使用边界框对图像进行分割，脚本配置如下：

# 边界框模式示例配置
seg_mode = 'box'
input_box = [[0, 951, 1909, 2383]]
single_label = [1]

segmenter = ImageSegmentation(image_path, sam_checkpoint, model_type, device)
masks, scores, x_off, y_off = segmenter.predict(mode=seg_mode, input_box=input_box, input_labels=single_label, multimask_output=True)
polygons = segmenter.masks_to_polygons(masks, x_off, y_off)
segmenter.save_polygons_gdal(polygons, output_shp)
segmenter.show_masks(seg_mode, masks, scores, x_off, y_off, input_box, single_label, image_chunk)

import numpy as np
import torch
import cv2
import sys
from osgeo import gdal, ogr, osr
from shapely.geometry import Polygon
from shapely.wkb import dumps
import matplotlib.pyplot as plt
import os
os.environ["KMP_DUPLICATE_LIB_OK"]="TRUE"
plt.rcParams['font.sans-serif'] = 'SimHei'  # 设置中文显示
plt.rcParams['axes.unicode_minus'] = False
# plt.style.use('ggplot')


class ImageSegmentation:
    def __init__(self, image_path, sam_checkpoint, model_type='vit_b', device='cpu'):
        self.image_path = image_path
        self.sam_checkpoint = sam_checkpoint
        self.model_type = model_type
        self.device = device
        self.geo_transform, self.proj = self.get_geoinfo()
        self.sam = self.load_sam_model()
        self.predictor = self.init_predictor()

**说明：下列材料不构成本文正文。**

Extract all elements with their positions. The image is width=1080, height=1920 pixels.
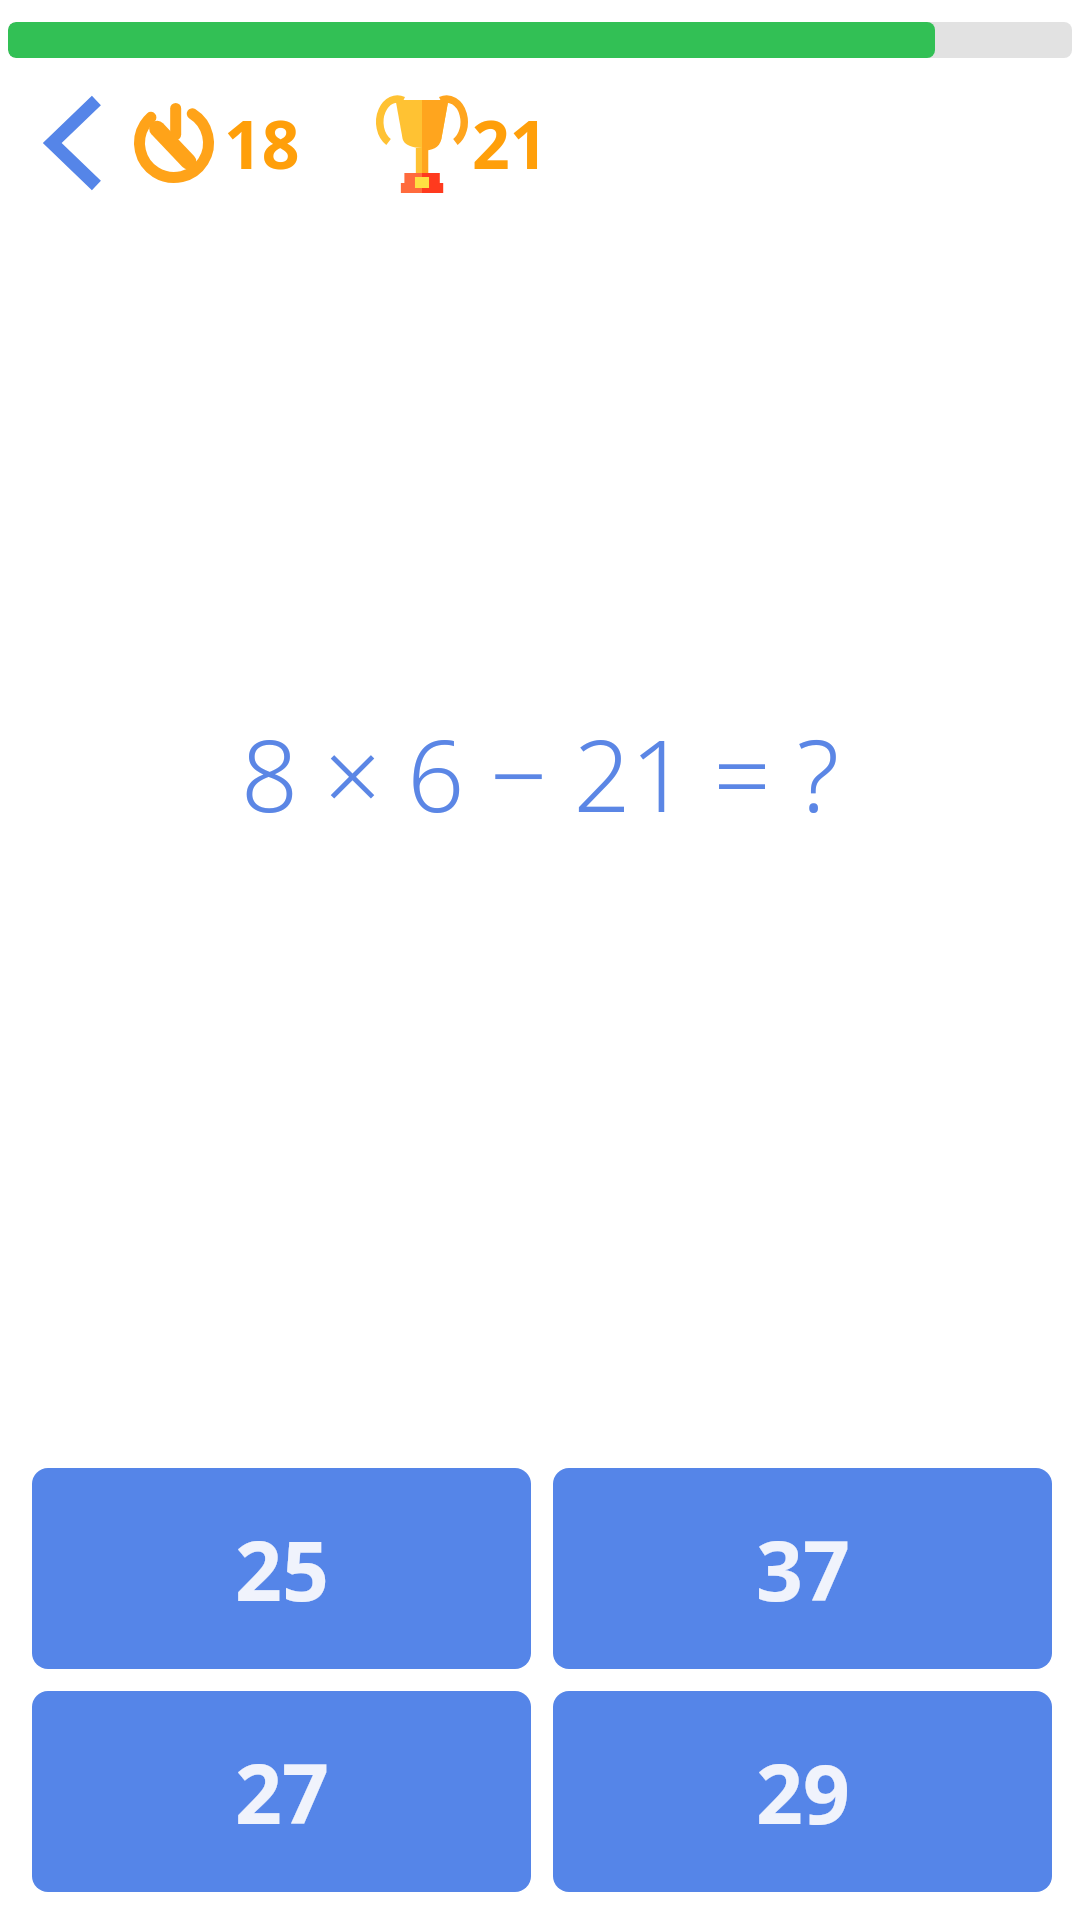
- staticText: 27: [235, 1736, 329, 1848]
- staticText: 18: [224, 98, 300, 188]
- button[interactable]: Back: [26, 91, 120, 195]
- staticText: 21: [472, 98, 548, 188]
- staticText: 25: [235, 1513, 329, 1625]
- staticText: 8 × 6 − 21 = ?: [241, 705, 839, 841]
- staticText: 37: [756, 1513, 850, 1625]
- button[interactable]: 27: [32, 1691, 531, 1892]
- button[interactable]: 37: [553, 1468, 1052, 1669]
- button[interactable]: 25: [32, 1468, 531, 1669]
- button[interactable]: 29: [553, 1691, 1052, 1892]
- staticText: 29: [756, 1736, 850, 1848]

    def get_geoinfo(self):
        dataset = gdal.Open(self.image_path)
        geo_transform = dataset.GetGeoTransform()
        proj = dataset.GetProjection()
        dataset = None  # 关闭
        return geo_transform, proj

    def read_image_chunk(self, x_off, y_off, x_size, y_size):
        dataset = gdal.Open(self.image_path)
        image = dataset.ReadAsArray(x_off, y_off, x_size, y_size)
        dataset = None  # 关闭
        if len(image.shape) == 3:
            image = np.transpose(image, (1, 2, 0))  # GDAL reads in (bands, height, width) format
        else:
            image = np.stack([image] * 3, axis=-1)  # If it's a single-band image, stack to (height, width, 3)
        return image

    def load_sam_model(self):
        sys.path.append("..")
        from segment_anything import sam_model_registry

        sam = sam_model_registry[self.model_type](checkpoint=self.sam_checkpoint)
        sam.to(device=self.device)
        return sam

    def init_predictor(self):
        from segment_anything import SamPredictor

        predictor = SamPredictor(self.sam)
        return predictor

    def predict(self, mode='single_point', input_points=None, input_labels=None, input_box=None, multimask_output=None):
        if mode == 'single_point':
            assert input_points is not None and input_labels is not None, "Points and labels are required for single point mode."
            x, y = input_points[0]
            chunk_size = 512  # or any appropriate size
            x_off = max(x - chunk_size // 2, 0)
            y_off = max(y - chunk_size // 2, 0)
            x_size = y_size = chunk_size

            image_chunk = self.read_image_chunk(x_off, y_off, x_size, y_size)
            self.predictor.set_image(image_chunk)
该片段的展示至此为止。